Class of 1940
If you were a high school track and field sprint fan in the post-Jesse Owens era leading into World War II – and residing in the Northeast, South or Midwest – you might not have ever heard much about Eddie Morris. That is, the “Huntington Beach Bullet” or the “Blonde Bullet,” as many liked to call him. But if you were California, especially Southern California, it was another story. If it hadn’t been for WWII and the cancellation of the 1940 and ’44 Olympic Games – not to mention a unusually bad hamstring injury – Morris might have truly been a part of the American sprint legacy. He might have challenged even more of Owens’ records than he did as a schoolboy.
The progress of Morris’s career at Huntington Beach took him to 1940 as a senior, when his performances drew comparisons to Owens. He lowered his 100y times to 9.6(9.5w) and 10.4 for 100m – which tied Owens’ 1933 mark and lasted until 1959. He would also run 20.7 for 220y, equaling another Owens time which would prevail for 13 years. He swept the California state and AAU Junior titles in both events, as well as running 4th in the AAU seniors – ranking 5th in the world in the 100 and 4th in the 220 for the year.
This was all the culmination of events which began with Morris moving to California from Kansas with his family in 1931, while he was age 8. In 1937, during a gym class while a freshman at Huntington Beach, he was discovered while long jumping by Coach Harry M. (Cap) Sheue. After a year of hard training, he started excelling on the track and becoming something of a celebrity in the small town of 3,500 residents. Morris would become a 3-time state and Southern Section champion in the 220y, and 2-time SS champ in the 100. Even in 1938, the local media was touting him as a 1940 Olympic prospect.
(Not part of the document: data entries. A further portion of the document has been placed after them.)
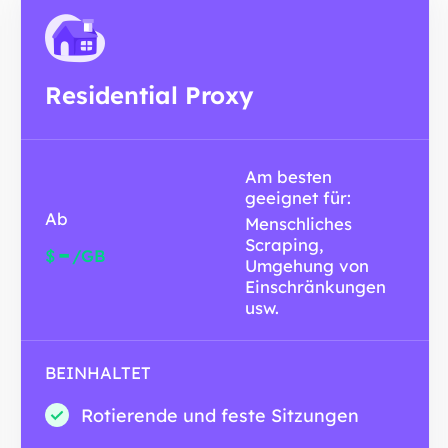
Residential Proxy
Am besten
geeignet für:
Ab
Menschliches
Scraping,
-
$
/GB
Umgehung von
Einschränkungen
usw.
BEINHALTET
Rotierende und feste Sitzungen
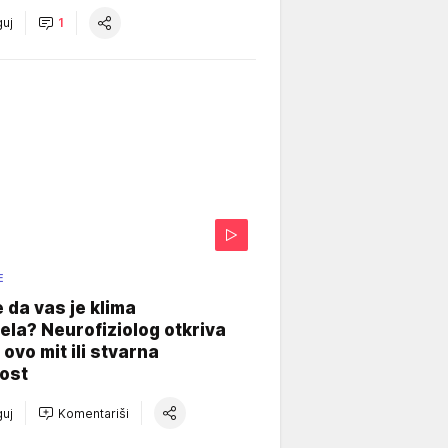
uj
1
E
e da vas je klima
ela? Neurofiziolog otkriva
e ovo mit ili stvarna
ost
uj
Komentariši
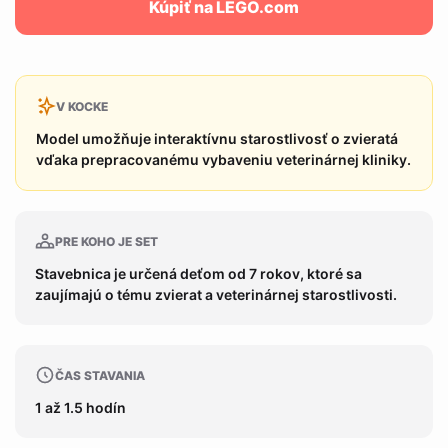
Kúpiť na LEGO.com
V KOCKE
Model umožňuje interaktívnu starostlivosť o zvieratá
vďaka prepracovanému vybaveniu veterinárnej kliniky.
PRE KOHO JE SET
Stavebnica je určená deťom od 7 rokov, ktoré sa
zaujímajú o tému zvierat a veterinárnej starostlivosti.
ČAS STAVANIA
1 až 1.5 hodín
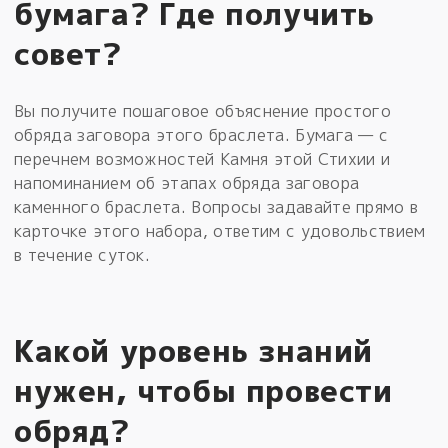
бумага? Где получить
совет?
Вы получите пошаговое объяснение простого
обряда заговора этого браслета. Бумага — с
перечнем возможностей Камня этой Стихии и
напоминанием об этапах обряда заговора
каменного браслета. Вопросы задавайте прямо в
карточке этого набора, ответим с удовольствием
в течение суток.
Какой уровень знаний
нужен, чтобы провести
обряд?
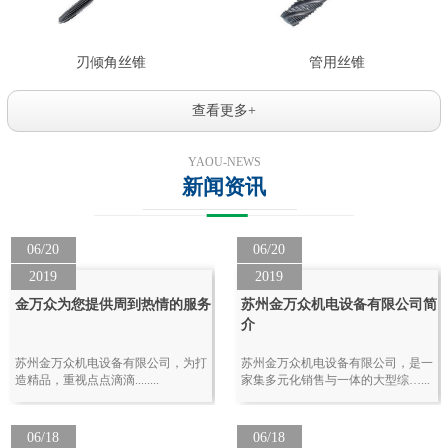
刃倾角丝锥
管用丝锥
查看更多+
YAOU-NEWS
新闻资讯
06/20
06/20
2019
2019
金万众为您提供周到热情的服务
苏州金万众机电设备有限公司简
介
苏州金万众机电设备有限公司，为打
苏州金万众机电设备有限公司，是一
造精品，重视点点滴滴........
家集多元化销售与一体的大型综…...
06/18
06/18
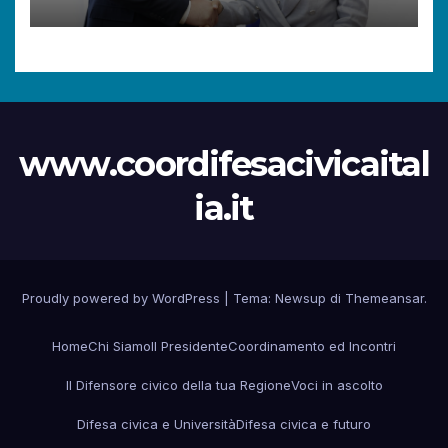
diritti dei cittadini.
www.coordifesacivicaital
ia.it
Proudly powered by WordPress
|
Tema:
Newsup
di
Themeansar
.
Home
Chi Siamo
Il Presidente
Coordinamento ed Incontri
Il Difensore civico della tua Regione
Voci in ascolto
Difesa civica e Università
Difesa civica e futuro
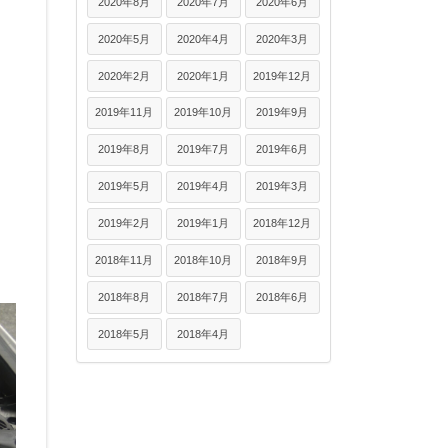
2020年8月
2020年7月
2020年6月
2020年5月
2020年4月
2020年3月
2020年2月
2020年1月
2019年12月
2019年11月
2019年10月
2019年9月
2019年8月
2019年7月
2019年6月
2019年5月
2019年4月
2019年3月
2019年2月
2019年1月
2018年12月
2018年11月
2018年10月
2018年9月
2018年8月
2018年7月
2018年6月
2018年5月
2018年4月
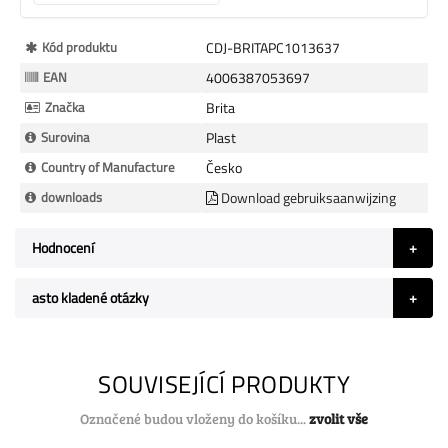
Více
Kód produktu
CDJ-BRITAPC1013637
informací
EAN
4006387053697
Značka
Brita
Surovina
Plast
Country of Manufacture
Česko
downloads
Download gebruiksaanwijzing
Hodnocení
asto kladené otázky
SOUVISEJÍCÍ PRODUKTY
Označené budou vloženy do košíku...
zvolit vše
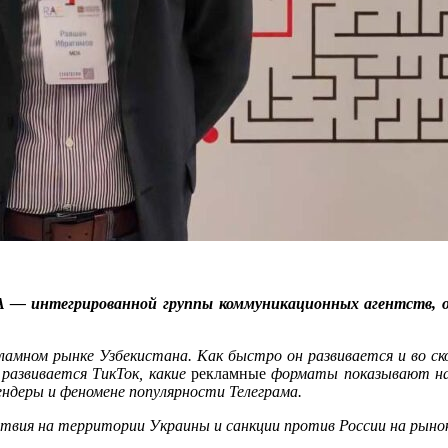
A
— интегрированной группы коммуникационных агентств, ок
амном рынке Узбекистана. Как быстро он развивается и во скол
 развивается ТикТок, какие
рекламные
форматы показывают наи
тендеры и феномене популярности Телеграма.
ействия на территории Украины и санкции против России на рын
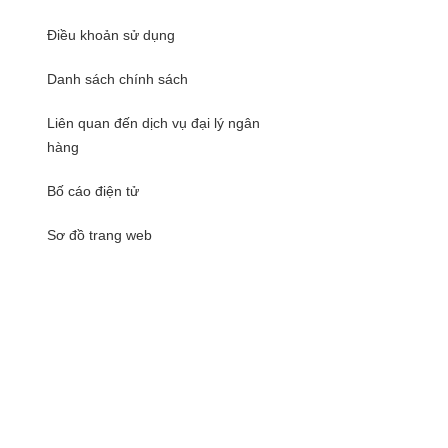
Điều khoản sử dụng
Danh sách chính sách
Liên quan đến dịch vụ đại lý ngân
hàng
Bố cáo điện tử
Sơ đồ trang web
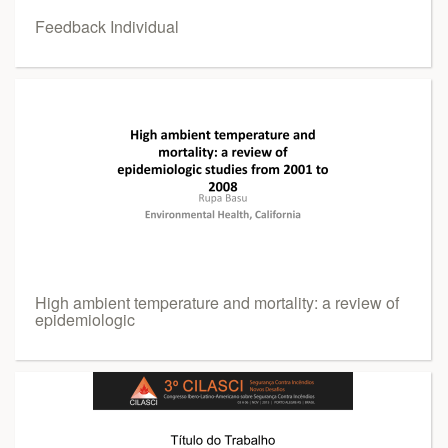
Feedback Individual
High ambient temperature and mortality: a review of
epidemiologic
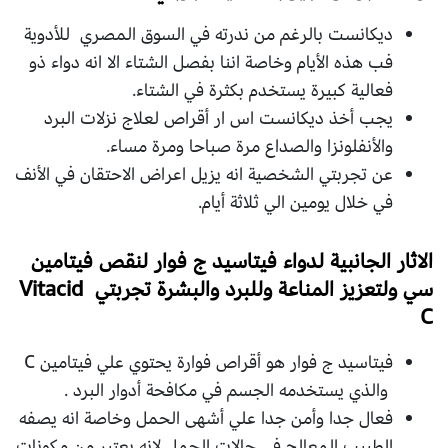
ديكانست بالرغم من ندرته في السوق المصري للأدوية
فب هذه الأيام وخاصة اننا بفصل الشتاء الا انه دواء ذو
فعالية كبيرة يستخدم بكثرة في الشتاء.
يجب أخذ ديكانست اس ار أقراص لعلاج نزلات البرد
والأنفلونزا والصداع مرة صباحا ومرة مساء.
عن تجربتي الشخصية انه يزيل اعراض الاحتقان في الأنف
في خلال يومين الي ثلاثة أيام.
الاثار الجانبية لدواء فيتاسيد ج فوار لنقص فيتامين
سي ولتعزيز المناعة وللبرد والبشرة تجربتي Vitacid
C
فيتاسيد ج فوار هو أقراص فوارة يحتوي علي فيتامين C
والذي يستخدمه الجسم في مكافحة أدوار البرد .
فعال جدا وأمن جدا علي أشهى الحمل وخاصة انه يصفه
الطبيب المعالج في حالات الحمل لانه يعتبر من مكونات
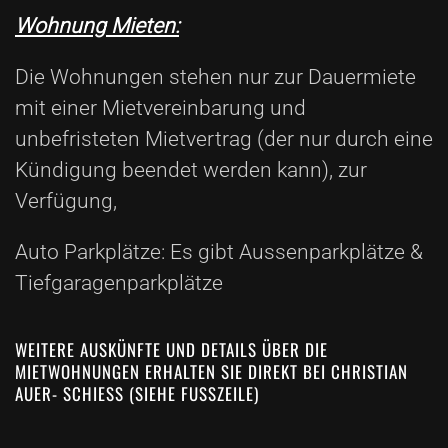
Wohnung Mieten:
Die Wohnungen stehen nur zur Dauermiete
mit einer Mietvereinbarung und
unbefristeten Mietvertrag (der nur durch eine
Kündigung beendet werden kann), zur
Verfügung,
Auto Parkplätze: Es gibt Aussenparkplätze &
Tiefgaragenparkplätze
WEITERE AUSKÜNFTE UND DETAILS ÜBER DIE
MIETWOHNUNGEN ERHALTEN SIE DIREKT BEI CHRISTIAN
AUER- SCHIESS (SIEHE FUSSZEILE)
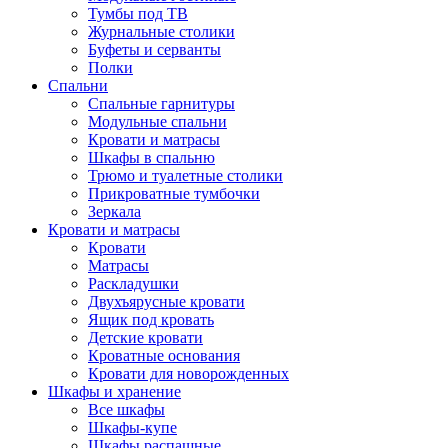
Тумбы под ТВ
Журнальные столики
Буфеты и серванты
Полки
Спальни
Спальные гарнитуры
Модульные спальни
Кровати и матрасы
Шкафы в спальню
Трюмо и туалетные столики
Прикроватные тумбочки
Зеркала
Кровати и матрасы
Кровати
Матрасы
Раскладушки
Двухъярусные кровати
Ящик под кровать
Детские кровати
Кроватные основания
Кровати для новорожденных
Шкафы и хранение
Все шкафы
Шкафы-купе
Шкафы распашные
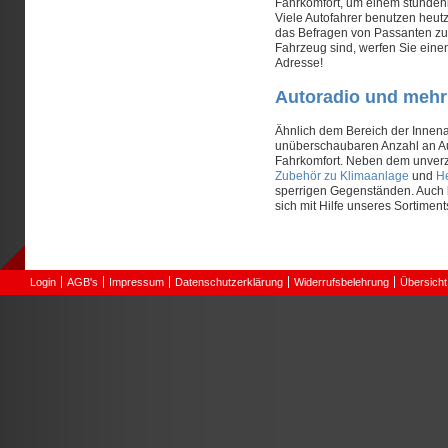
Fahrkomfort, um einem stundenl
Viele Autofahrer benutzen heut
das Befragen von Passanten zu 
Fahrzeug sind, werfen Sie einen 
Adresse!
Autoradio und mehr 
Ähnlich dem Bereich der Innenau
unüberschaubaren Anzahl an Auto
Fahrkomfort. Neben dem unverz
Zubehör zu Klimaanlage
und
H
sperrigen Gegenständen. Auch
sich mit Hilfe unseres Sortiments
Login
AGB's
Impressum
Datenschutzerklärung
Widerrufsbelehrung
Übersicht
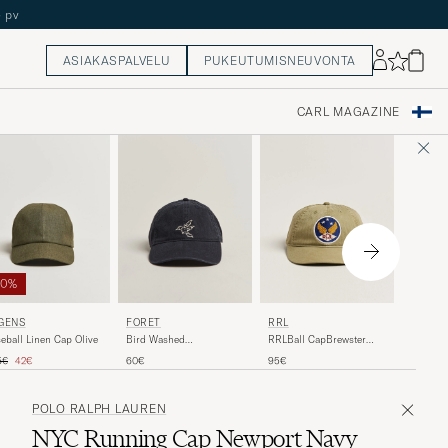
5 pv
ASIAKASPALVELU
PUKEUTUMISNEUVONTA
CARL MAGAZINE
60%
RRL
GÉNS
FORÉT
RRL
RRLSpor
eball Linen Cap Olive
Bird Washed
RRLBall CapBrewster
Herringbone Cap Navy
Green
allinen hinta
Alennettu hinta
130€
5€
42€
60€
95€
POLO RALPH LAUREN
NYC Running Cap Newport Navy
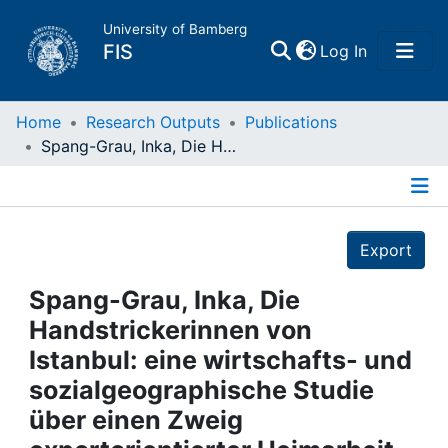
University of Bamberg
(current)
FIS
Log In
Home
Home
Research Outputs
Publications
Spang-Grau, Inka, Die Handstrickerinnen von Istanbul: eine wirtschafts- und sozialgeographische Studie über einen Zweig exportorientierter Heimarbeit in der Türkei: Saarbrücken, 1994
Publications
Details
Research Data
Export
Projects
Spang-Grau, Inka, Die
Handstrickerinnen von
People
Istanbul: eine wirtschafts- und
sozialgeographische Studie
Institutions
über einen Zweig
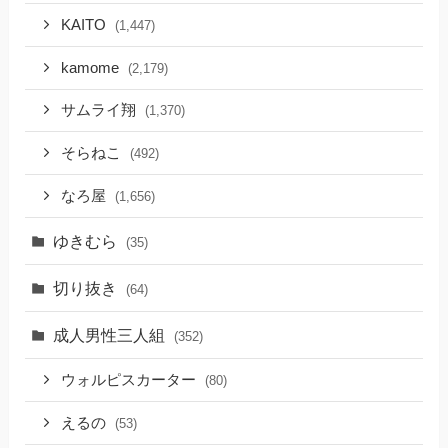
KAITO
(1,447)
kamome
(2,179)
サムライ翔
(1,370)
そらねこ
(492)
なろ屋
(1,656)
ゆきむら
(35)
切り抜き
(64)
成人男性三人組
(352)
ウォルピスカーター
(80)
えるの
(53)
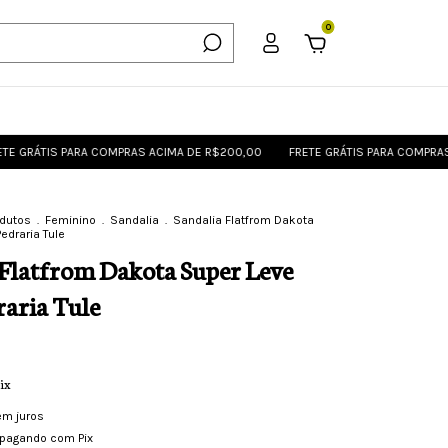
0
IS PARA COMPRAS ACIMA DE R$200,00
FRETE GRÁTIS PARA COMPRAS ACIMA 
odutos
.
Feminino
.
Sandalia
.
Sandalia Flatfrom Dakota
edraria Tule
 Flatfrom Dakota Super Leve
aria Tule
ix
em juros
pagando com Pix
But the war put paid to those hopes. Morris went to Santa Ana JC after high school, but suffered a brutal hamstring pull during a practice meet. Though he signed and competed for USC beginning in 1942, the injury never really healed and Morris wasn’t the same. After college, Morris had a 39-year career as a pipeline controller for a Long Beach oil corporation before retiring, then passed in 2002 at age 79.
Did You Know?
Eddie Morris was known as the “World’s Fastest Schoolboy” during his days at Huntington Beach.